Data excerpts

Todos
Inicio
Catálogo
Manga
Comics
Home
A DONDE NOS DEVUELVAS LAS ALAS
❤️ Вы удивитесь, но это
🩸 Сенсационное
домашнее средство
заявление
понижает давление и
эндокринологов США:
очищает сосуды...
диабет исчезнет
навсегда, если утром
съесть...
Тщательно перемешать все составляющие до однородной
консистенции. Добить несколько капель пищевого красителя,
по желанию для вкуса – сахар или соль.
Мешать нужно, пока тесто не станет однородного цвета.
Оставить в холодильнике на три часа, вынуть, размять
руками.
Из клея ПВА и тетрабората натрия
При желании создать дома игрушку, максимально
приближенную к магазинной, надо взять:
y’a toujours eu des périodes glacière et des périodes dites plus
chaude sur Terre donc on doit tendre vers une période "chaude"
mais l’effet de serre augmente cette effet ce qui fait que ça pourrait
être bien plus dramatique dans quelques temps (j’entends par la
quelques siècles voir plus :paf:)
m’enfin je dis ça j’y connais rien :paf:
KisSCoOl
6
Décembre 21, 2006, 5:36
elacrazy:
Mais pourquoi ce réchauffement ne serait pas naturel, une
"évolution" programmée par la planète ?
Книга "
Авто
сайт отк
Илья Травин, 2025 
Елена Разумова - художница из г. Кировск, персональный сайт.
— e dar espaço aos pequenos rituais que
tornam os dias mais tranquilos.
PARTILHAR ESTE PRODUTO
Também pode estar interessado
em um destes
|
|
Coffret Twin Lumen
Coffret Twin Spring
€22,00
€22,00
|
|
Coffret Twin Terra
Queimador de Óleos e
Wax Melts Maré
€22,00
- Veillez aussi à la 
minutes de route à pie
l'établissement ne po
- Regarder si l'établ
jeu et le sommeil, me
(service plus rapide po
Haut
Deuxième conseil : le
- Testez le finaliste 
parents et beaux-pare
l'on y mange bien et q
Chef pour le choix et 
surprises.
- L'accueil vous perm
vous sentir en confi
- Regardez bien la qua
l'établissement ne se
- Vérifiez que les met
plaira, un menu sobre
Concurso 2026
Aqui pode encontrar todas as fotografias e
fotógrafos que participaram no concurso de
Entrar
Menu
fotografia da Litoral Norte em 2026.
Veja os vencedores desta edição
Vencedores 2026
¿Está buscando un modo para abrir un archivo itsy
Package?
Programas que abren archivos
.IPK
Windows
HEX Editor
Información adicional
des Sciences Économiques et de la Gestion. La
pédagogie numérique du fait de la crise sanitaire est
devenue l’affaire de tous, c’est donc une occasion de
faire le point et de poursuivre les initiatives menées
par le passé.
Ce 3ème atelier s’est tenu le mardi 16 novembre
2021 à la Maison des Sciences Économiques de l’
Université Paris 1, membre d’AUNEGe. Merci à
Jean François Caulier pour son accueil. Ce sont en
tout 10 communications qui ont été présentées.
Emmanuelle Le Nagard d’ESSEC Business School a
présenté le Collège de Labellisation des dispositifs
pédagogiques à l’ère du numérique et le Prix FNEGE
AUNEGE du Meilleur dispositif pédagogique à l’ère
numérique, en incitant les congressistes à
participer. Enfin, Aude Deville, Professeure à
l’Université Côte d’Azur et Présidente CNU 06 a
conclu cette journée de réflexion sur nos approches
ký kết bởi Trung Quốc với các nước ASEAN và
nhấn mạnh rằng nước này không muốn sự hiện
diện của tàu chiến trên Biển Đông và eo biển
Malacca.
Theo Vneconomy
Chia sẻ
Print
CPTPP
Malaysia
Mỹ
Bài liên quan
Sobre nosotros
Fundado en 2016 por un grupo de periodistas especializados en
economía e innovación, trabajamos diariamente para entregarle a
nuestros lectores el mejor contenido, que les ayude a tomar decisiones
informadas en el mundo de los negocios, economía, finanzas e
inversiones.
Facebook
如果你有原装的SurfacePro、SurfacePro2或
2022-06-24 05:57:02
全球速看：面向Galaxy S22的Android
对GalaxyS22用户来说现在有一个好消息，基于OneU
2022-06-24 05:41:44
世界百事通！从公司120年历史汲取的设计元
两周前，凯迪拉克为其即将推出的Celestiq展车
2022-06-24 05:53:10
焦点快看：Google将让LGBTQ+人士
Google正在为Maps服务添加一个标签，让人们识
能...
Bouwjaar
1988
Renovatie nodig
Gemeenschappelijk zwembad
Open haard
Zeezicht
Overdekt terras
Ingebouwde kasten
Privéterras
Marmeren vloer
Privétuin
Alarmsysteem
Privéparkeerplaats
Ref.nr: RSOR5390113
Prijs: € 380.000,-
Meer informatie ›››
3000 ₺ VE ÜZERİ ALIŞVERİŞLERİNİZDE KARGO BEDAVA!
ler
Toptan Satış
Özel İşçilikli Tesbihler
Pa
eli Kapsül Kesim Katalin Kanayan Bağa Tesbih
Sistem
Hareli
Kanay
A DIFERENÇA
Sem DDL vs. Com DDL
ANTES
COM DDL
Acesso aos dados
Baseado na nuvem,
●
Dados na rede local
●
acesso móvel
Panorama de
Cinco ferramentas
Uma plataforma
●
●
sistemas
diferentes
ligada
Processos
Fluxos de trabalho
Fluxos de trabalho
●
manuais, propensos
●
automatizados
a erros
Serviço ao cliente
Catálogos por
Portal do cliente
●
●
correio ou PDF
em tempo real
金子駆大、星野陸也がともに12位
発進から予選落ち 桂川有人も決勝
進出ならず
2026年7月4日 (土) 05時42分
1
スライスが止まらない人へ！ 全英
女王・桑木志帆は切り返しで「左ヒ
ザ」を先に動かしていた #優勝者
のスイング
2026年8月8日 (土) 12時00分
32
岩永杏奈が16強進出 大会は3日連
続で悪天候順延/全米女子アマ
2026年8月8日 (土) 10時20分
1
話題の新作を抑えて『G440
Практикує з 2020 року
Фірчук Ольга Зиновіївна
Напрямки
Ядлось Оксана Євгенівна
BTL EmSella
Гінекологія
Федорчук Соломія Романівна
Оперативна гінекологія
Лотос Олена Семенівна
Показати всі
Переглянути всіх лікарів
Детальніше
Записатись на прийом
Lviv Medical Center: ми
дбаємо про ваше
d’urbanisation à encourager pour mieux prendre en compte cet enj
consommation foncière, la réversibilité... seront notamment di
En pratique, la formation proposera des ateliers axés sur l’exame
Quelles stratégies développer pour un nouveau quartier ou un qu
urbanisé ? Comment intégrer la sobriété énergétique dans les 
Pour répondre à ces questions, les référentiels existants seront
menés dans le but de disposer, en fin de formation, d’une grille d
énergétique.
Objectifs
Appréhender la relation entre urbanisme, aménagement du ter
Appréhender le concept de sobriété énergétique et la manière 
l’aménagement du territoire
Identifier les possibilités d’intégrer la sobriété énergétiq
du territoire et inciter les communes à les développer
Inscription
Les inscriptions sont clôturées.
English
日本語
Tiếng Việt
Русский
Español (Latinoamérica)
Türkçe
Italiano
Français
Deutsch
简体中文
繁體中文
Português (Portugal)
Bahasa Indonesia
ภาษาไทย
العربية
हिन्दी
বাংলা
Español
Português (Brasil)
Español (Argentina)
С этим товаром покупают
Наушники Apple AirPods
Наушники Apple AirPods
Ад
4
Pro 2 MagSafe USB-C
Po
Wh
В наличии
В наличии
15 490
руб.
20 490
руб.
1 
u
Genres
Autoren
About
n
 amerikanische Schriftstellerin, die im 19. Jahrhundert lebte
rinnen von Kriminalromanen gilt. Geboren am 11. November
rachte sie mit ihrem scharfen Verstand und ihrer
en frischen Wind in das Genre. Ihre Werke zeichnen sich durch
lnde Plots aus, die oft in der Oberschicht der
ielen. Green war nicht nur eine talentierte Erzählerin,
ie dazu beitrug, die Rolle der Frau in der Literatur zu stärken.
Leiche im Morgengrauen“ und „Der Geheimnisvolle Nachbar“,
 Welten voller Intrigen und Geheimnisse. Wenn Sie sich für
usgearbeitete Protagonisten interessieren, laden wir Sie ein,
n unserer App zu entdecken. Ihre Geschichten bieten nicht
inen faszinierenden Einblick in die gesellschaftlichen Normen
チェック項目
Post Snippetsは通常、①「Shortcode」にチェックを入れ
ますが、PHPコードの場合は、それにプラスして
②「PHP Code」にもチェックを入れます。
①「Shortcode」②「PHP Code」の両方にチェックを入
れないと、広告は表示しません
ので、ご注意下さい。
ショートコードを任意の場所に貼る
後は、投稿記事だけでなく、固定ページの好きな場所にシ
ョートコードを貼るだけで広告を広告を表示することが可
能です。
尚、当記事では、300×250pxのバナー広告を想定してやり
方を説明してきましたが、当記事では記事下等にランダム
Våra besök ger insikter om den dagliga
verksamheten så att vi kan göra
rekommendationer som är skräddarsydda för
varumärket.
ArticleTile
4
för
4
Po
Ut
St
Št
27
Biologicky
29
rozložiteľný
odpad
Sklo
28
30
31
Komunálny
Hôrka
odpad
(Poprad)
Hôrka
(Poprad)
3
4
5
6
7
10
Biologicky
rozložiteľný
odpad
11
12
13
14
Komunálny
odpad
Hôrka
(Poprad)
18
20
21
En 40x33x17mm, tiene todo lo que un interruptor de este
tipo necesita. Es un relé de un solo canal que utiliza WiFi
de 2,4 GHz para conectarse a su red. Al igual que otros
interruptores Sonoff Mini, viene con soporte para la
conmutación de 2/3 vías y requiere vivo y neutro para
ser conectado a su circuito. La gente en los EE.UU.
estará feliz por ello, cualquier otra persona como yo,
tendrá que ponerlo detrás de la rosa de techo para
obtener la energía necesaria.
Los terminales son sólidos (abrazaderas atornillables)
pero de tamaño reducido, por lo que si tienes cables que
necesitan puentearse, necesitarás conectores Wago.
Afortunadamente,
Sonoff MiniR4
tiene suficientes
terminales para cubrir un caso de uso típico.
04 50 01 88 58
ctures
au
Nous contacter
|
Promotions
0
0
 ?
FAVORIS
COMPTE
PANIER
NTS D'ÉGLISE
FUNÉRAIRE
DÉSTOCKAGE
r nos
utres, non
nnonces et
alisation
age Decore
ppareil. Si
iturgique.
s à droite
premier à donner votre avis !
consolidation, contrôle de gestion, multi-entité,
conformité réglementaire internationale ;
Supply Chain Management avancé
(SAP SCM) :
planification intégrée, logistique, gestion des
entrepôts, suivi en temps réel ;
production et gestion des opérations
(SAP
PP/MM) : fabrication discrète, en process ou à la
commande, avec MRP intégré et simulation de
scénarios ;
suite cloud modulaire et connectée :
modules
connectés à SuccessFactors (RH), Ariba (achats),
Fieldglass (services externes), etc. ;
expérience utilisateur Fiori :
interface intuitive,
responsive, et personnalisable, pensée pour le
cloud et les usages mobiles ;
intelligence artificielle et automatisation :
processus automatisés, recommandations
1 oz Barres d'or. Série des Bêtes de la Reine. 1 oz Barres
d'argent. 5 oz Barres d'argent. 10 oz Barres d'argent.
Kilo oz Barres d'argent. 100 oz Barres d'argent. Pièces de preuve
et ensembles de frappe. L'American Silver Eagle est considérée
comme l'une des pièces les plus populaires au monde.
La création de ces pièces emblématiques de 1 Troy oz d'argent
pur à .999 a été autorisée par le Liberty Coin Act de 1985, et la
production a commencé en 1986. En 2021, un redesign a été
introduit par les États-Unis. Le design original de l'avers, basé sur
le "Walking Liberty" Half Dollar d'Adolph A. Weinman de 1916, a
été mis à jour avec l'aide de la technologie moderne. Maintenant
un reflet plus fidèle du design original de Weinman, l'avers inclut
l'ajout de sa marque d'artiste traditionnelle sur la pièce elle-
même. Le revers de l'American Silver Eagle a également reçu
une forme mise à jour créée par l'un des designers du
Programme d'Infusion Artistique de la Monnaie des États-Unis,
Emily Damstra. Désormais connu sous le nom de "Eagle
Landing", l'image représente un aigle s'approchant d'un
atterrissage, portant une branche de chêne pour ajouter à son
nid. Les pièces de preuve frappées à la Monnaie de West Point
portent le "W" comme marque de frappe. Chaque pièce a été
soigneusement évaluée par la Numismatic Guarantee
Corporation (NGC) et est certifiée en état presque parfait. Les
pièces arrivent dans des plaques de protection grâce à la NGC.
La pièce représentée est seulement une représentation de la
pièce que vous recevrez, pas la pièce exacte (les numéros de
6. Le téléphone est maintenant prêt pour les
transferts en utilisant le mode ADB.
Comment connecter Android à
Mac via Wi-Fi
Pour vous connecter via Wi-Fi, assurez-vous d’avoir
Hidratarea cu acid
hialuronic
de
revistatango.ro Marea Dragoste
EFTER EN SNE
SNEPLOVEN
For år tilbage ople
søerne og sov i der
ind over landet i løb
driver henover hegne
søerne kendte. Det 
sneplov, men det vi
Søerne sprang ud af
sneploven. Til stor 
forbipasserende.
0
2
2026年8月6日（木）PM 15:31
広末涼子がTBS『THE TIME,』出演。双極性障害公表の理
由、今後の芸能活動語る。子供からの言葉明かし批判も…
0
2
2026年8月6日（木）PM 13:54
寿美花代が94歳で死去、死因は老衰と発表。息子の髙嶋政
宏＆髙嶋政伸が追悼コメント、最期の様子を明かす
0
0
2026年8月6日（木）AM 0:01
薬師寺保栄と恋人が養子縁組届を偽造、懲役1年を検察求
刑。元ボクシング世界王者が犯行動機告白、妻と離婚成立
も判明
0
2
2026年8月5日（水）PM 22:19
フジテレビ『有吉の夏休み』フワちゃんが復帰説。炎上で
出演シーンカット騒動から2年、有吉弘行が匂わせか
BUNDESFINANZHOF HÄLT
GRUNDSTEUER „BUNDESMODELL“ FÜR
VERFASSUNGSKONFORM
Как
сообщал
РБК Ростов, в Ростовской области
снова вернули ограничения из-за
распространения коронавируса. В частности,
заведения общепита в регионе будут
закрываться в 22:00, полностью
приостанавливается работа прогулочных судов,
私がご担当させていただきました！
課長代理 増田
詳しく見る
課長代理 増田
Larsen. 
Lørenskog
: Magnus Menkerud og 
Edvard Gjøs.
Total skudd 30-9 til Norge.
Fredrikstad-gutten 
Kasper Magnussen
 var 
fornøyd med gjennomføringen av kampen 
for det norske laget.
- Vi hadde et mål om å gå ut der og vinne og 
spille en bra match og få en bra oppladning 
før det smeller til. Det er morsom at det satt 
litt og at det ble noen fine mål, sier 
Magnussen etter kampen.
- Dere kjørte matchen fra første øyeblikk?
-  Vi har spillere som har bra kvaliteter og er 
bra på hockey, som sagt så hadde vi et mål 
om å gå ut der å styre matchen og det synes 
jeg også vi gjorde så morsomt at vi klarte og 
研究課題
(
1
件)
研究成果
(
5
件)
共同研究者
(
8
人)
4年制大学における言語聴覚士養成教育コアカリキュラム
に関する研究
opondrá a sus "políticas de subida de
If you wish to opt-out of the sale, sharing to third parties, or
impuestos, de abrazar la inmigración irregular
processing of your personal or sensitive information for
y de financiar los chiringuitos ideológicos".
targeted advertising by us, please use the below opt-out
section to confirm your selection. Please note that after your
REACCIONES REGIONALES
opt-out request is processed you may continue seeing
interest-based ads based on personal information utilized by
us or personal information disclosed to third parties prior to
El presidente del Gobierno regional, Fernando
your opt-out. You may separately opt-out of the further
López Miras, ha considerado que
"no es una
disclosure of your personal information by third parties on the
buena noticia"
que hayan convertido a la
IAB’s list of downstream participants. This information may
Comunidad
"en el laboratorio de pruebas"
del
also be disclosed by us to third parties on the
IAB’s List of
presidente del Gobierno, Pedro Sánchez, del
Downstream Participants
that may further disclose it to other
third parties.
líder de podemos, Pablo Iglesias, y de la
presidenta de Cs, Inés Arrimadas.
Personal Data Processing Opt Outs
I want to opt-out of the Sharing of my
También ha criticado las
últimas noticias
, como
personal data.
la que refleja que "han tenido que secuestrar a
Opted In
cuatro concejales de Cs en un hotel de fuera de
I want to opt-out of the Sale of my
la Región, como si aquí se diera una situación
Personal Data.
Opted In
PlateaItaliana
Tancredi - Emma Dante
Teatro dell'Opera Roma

#### Task instructions:
Final part of the records: return the line that contains "opt-out request is" and every line after it, exactly, with no other lines added.

#### Answer below:
opt-out request is processed you may continue seeing
interest-based ads based on personal information utilized by
us or personal information disclosed to third parties prior to
El presidente del Gobierno regional, Fernando
your opt-out. You may separately opt-out of the further
López Miras, ha considerado que
"no es una
disclosure of your personal information by third parties on the
buena noticia"
que hayan convertido a la
IAB’s list of downstream participants. This information may
Comunidad
"en el laboratorio de pruebas"
del
also be disclosed by us to third parties on the
IAB’s List of
presidente del Gobierno, Pedro Sánchez, del
Downstream Participants
that may further disclose it to other
third parties.
líder de podemos, Pablo Iglesias, y de la
presidenta de Cs, Inés Arrimadas.
Personal Data Processing Opt Outs
I want to opt-out of the Sharing of my
También ha criticado las
últimas noticias
, como
personal data.
la que refleja que "han tenido que secuestrar a
Opted In
cuatro concejales de Cs en un hotel de fuera de
I want to opt-out of the Sale of my
la Región, como si aquí se diera una situación
Personal Data.
Opted In
PlateaItaliana
Tancredi - Emma Dante
Teatro dell'Opera Roma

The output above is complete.